Давайте на секунду отвлечемся от того, что я превратилась в настоящую потаскушку-шлюшку-девку-женщину-легкого-поведения-распутницу-проститутку-нимфетку. Только что я поняла одну невероятную вещь. Вот оно! То, из-за чего раздувают всю эту шумиху. То, о чем «Грозовой перевал». Все это – то самое чувство, которое охватывает меня, когда мы с Джо не можем оторвать друг от друга губ. Разве я знала, что нахожусь всего в одном поцелуе от Кэти, Джульетты, Элизабет Беннет и леди Чаттерлей?!

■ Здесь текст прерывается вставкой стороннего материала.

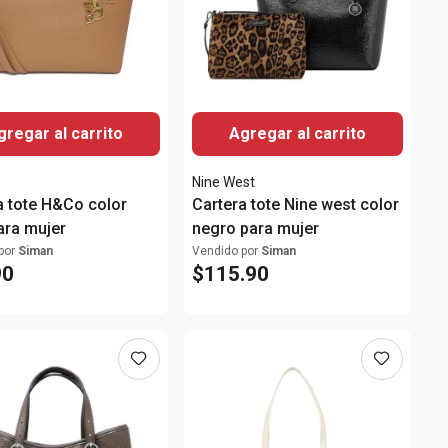
gregar al carrito
Agregar al carrito
Nine West
a tote H&Co color
Cartera tote Nine west color
ara mujer
negro para mujer
por
Siman
Vendido por
Siman
90
$
115
.
90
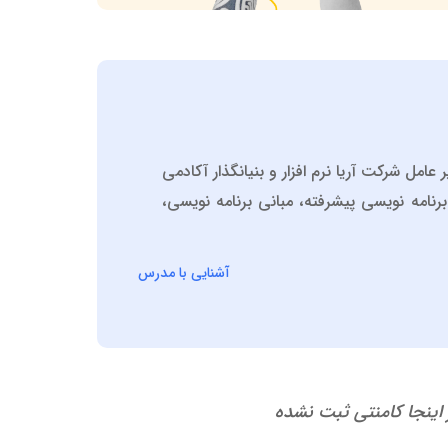
 پیشرفته، مدیر عامل شرکت آریا نرم افزار و بنیانگذار آکادمی
نامه نویسی پیشرفته، مبانی برنامه نویسی،
آشنایی با مدرس
 اینجا کامنتی ثبت نشده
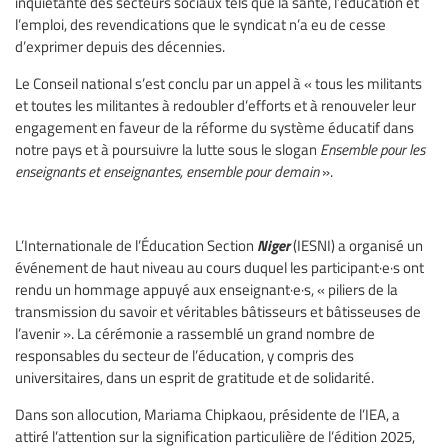
inquiétante des secteurs sociaux tels que la santé, l’éducation et
l’emploi, des revendications que le syndicat n’a eu de cesse
d’exprimer depuis des décennies.
Le Conseil national s’est conclu par un appel à « tous les militants
et toutes les militantes à redoubler d’efforts et à renouveler leur
engagement en faveur de la réforme du système éducatif dans
notre pays et à poursuivre la lutte sous le slogan
Ensemble pour les
enseignants et enseignantes, ensemble pour demain
».
Niger
L’Internationale de l’Éducation Section
(IESNI) a organisé un
événement de haut niveau au cours duquel les participant·e·s ont
rendu un hommage appuyé aux enseignant·e·s, « piliers de la
transmission du savoir et véritables bâtisseurs et bâtisseuses de
l’avenir ». La cérémonie a rassemblé un grand nombre de
responsables du secteur de l’éducation, y compris des
universitaires, dans un esprit de gratitude et de solidarité.
Dans son allocution, Mariama Chipkaou, présidente de l’IEA, a
attiré l’attention sur la signification particulière de l’édition 2025,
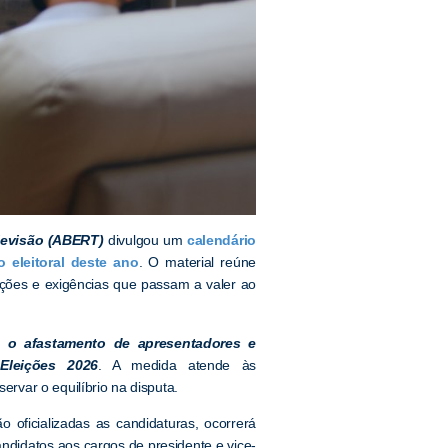
levisão (ABERT)
divulgou um
calendário
 eleitoral deste ano
. O material reúne
rições e exigências que passam a valer ao
ra o afastamento de apresentadores e
Eleições 2026
. A medida atende às
ervar o equilíbrio na disputa.
 oficializadas as candidaturas, ocorrerá
andidatos aos cargos de presidente e vice-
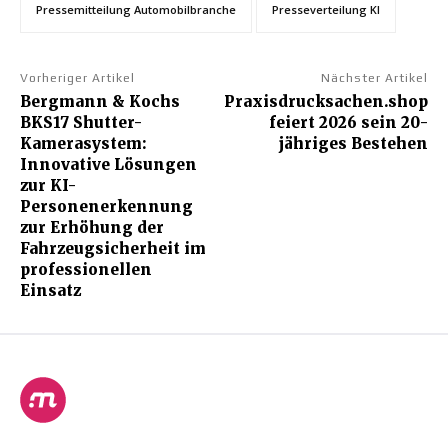
Pressemitteilung Automobilbranche
Presseverteilung KI
Vorheriger Artikel
Nächster Artikel
Bergmann & Kochs
Praxisdrucksachen.shop
BKS17 Shutter-
feiert 2026 sein 20-
Kamerasystem:
jähriges Bestehen
Innovative Lösungen
zur KI-
Personenerkennung
zur Erhöhung der
Fahrzeugsicherheit im
professionellen
Einsatz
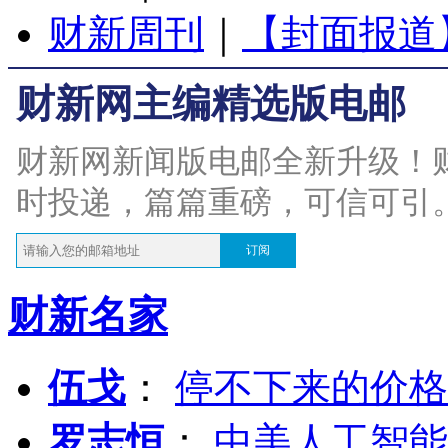
财新周刊
｜
【封面报道
财新网主编精选版电邮
财新网新闻版电邮全新升级！
时投递，篇篇重磅，可信可引
订阅
财新名家
伍戈
：
停不下来的价格
罗志恒
：
中美人工智能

Много лет назад я навернулась в саду у бабули, и дядя Биг спросил у меня, что случилось. Я сказала, что решила полежать, глядя в небо. И тогда он произнес:
– Ленни, это ошибочное мнение. Небо находится везде, оно начинается у твоих ног.
И теперь, целуя Джо, я впервые в жизни в это поверила.
Я словно в горячке, в джорячке, думаю я, отстраняясь на секунду. Открыв глаза, я вижу, что переключатель Джо Фонтейна включен на полную катушку. Джо тоже в джорячке.
– Это было… – Я едва могу говорить.
– Невероятно, – перебивает он. – Охренеть как incroyable.
Мы потрясенно смотрим друг на друга.
– Да, конечно, – говорю я, внезапно вспомнив, что он пригласил меня вечером в гости.
– Что «конечно»? – Джо смотрит на меня так, словно я заговорила на суахили, потом улыбается и обнимает меня. – Ты согласна?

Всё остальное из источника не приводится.